Time that biologists stopped telling the public oversimplistic fairy tales on Darwinian evolution, says P Ball (\$) nature.com/nature/journal...
So I clicked the link to the Nature paper and realized, “Oh, yeah. I’ve got to enter through the UW library website.”
But then I thought, “Wait…\$18 for a two-page Nature comment? WTF?”
So I tweeted:
DNA: Celebrate the unknowns, like this Nature comment, which costs \$18. nature.com/nature/journal...
And thinking about it some more, I got more annoyed, and tweeted:
Why do publishers charge such high per-article fees? At \$18/artcl, you'd have to be desperate or stupid to pay; at \$1-2, prob'ly lots would.
And then I thought, I’ll ask Nature directly:
@NatureMagazine Why is the per-article charge so high? It seems like you'd make more profit at \$2/article.
@kwbroman For a while now, individual papers can be rented through @readcube for \$3-5. A full tablet subscription to Nature costs \$35.
But that didn’t quite answer my question. So I asked:
.@NatureMagazine So is the \$18 charge for a 2 pg PDF just to discourage piracy?
I thought a lot about whether to put “piracy” in quotes or not, or whether to write “copyright infringement” instead.
But anyway, they responded:
@kwbroman just as with any product, the more you buy, the more you save. Media/publishing subscriptions have worked this way for decades.

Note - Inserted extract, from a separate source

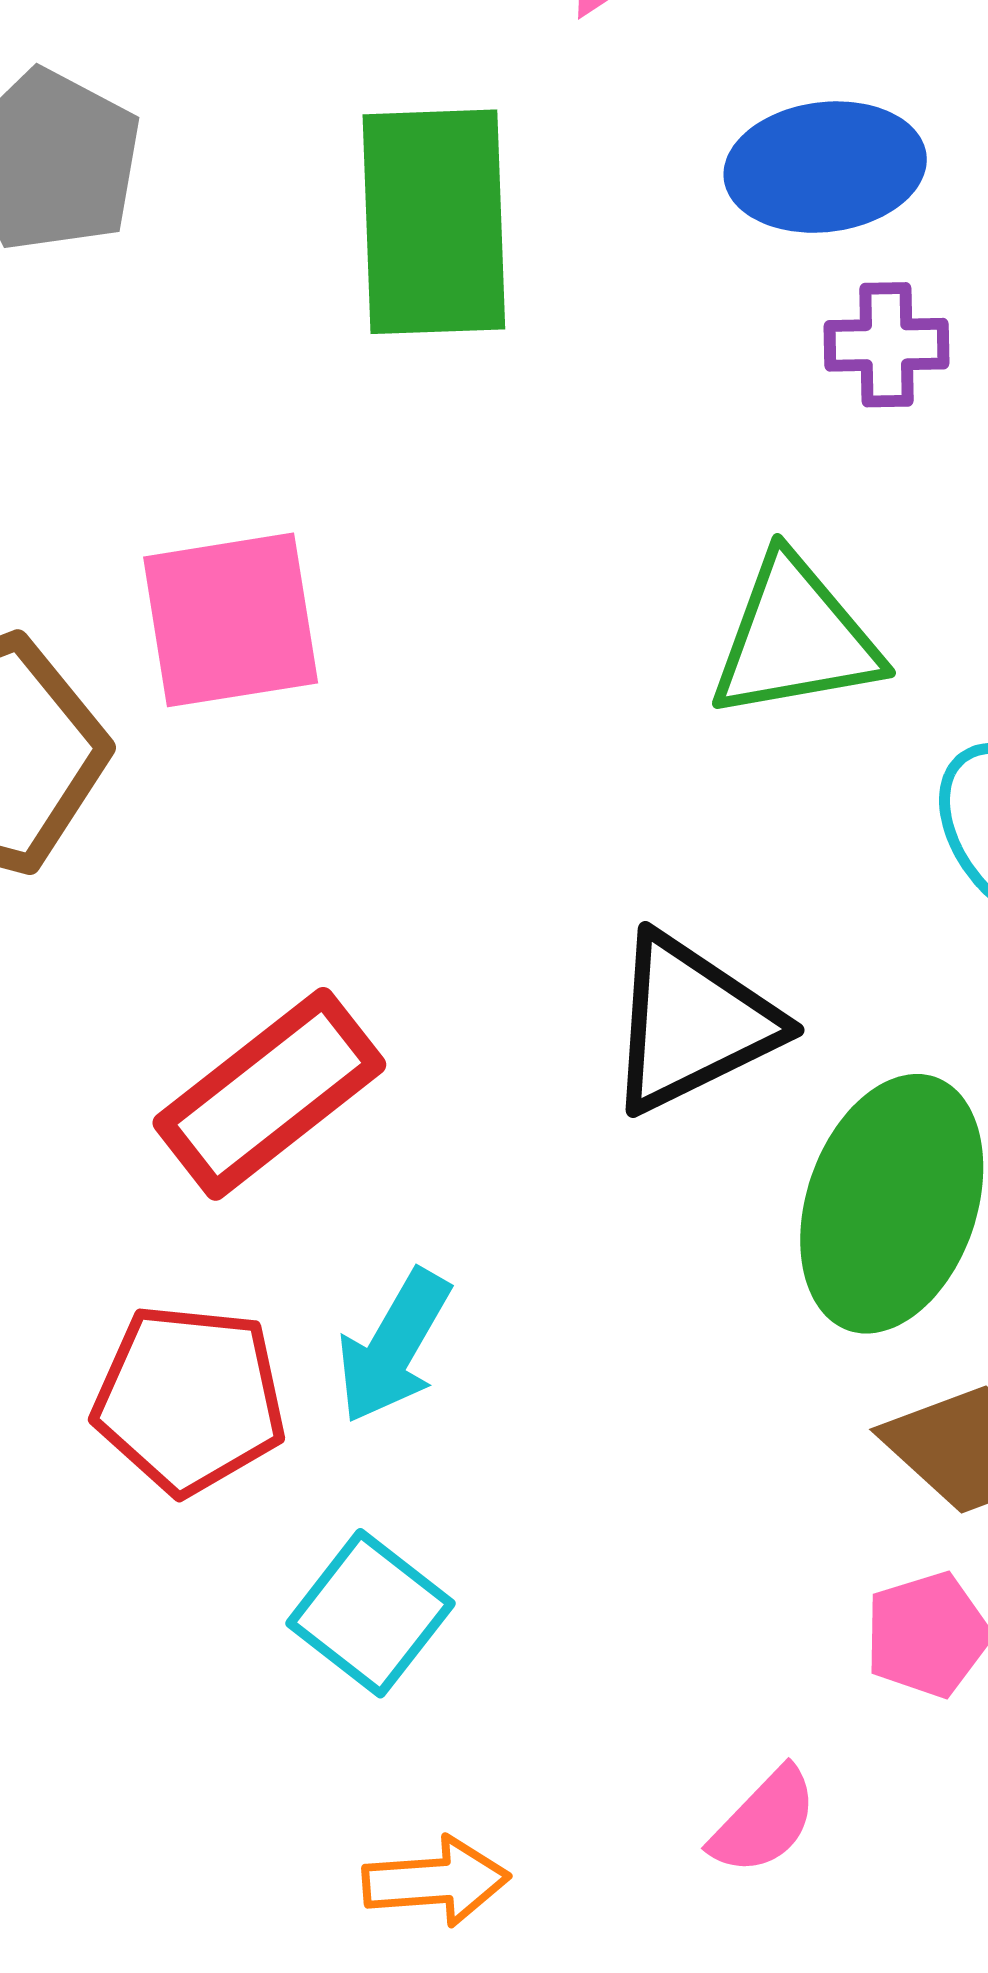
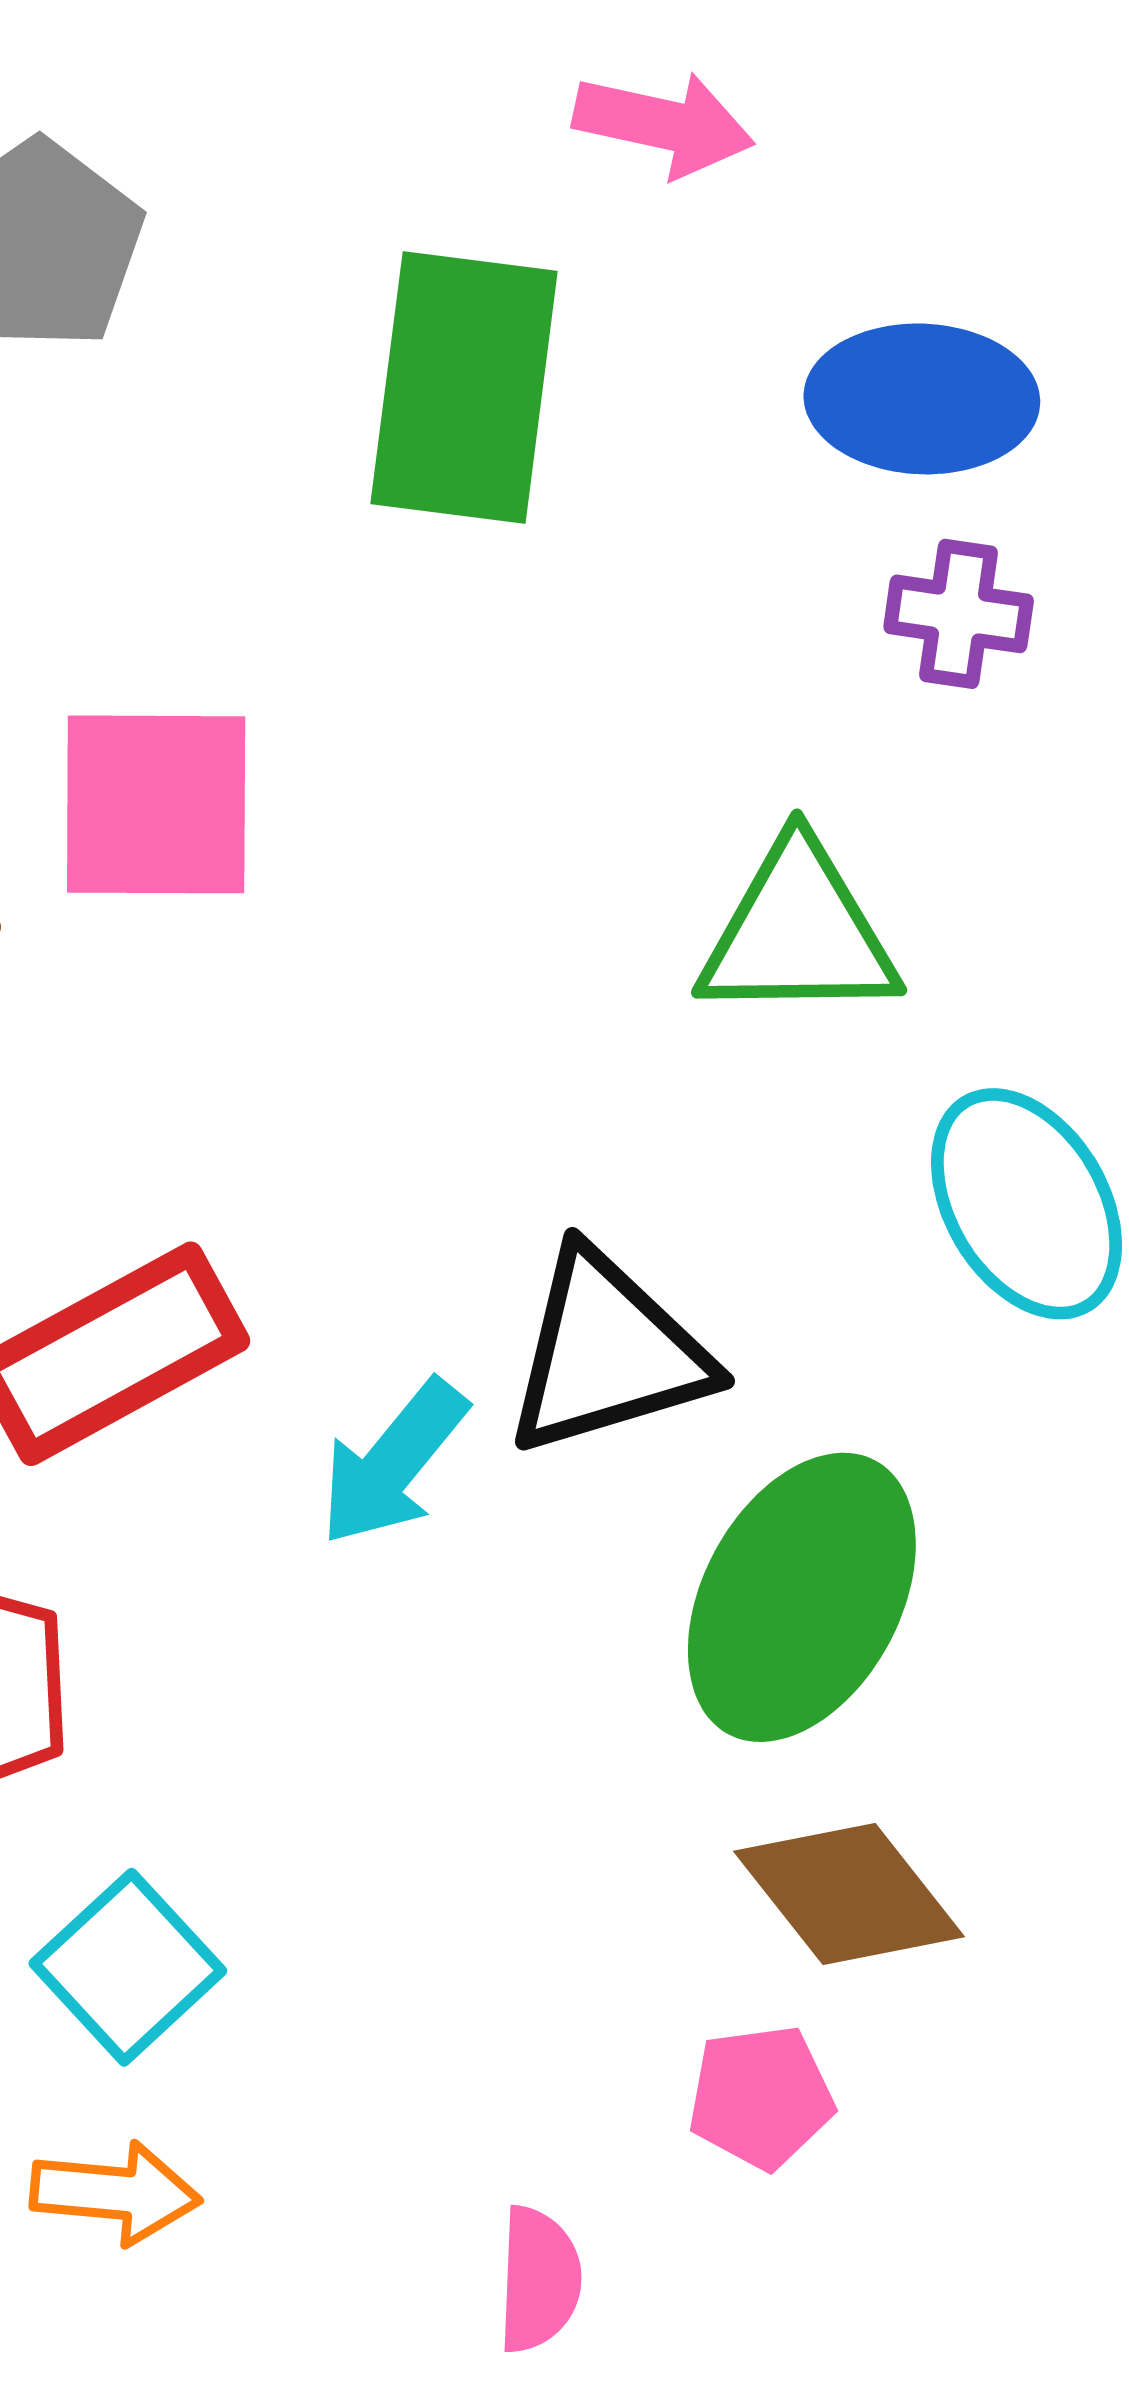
cyan arrow: (394, 1346) -> (393, 1463), moved
pink semicircle: (764, 1821) -> (539, 2280), turned -51
orange arrow: (436, 1881) -> (115, 2193), moved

That again didn’t quite answer my question.
It’s a scam
I still don’t understand the \$18 business. It’s not “The more you buy, the more you save.” It’s, “Buy the whole season for \$35, or buy 5 min from Episode 1 for \$18.”
I understand that the cover price of Wired is \$5 per issue, while I could get a year’s subscription for \$15-20. But that’s not the same as \$18 for one article vs \$200 per year.
The \$18 for a two-page PDF is like 900 numbers and paycheck advances. These are scams taking advantage of desperate or stupid people.
If they don’t want to sell the PDFs for individual articles for a reasonable price, they should just not sell them at all.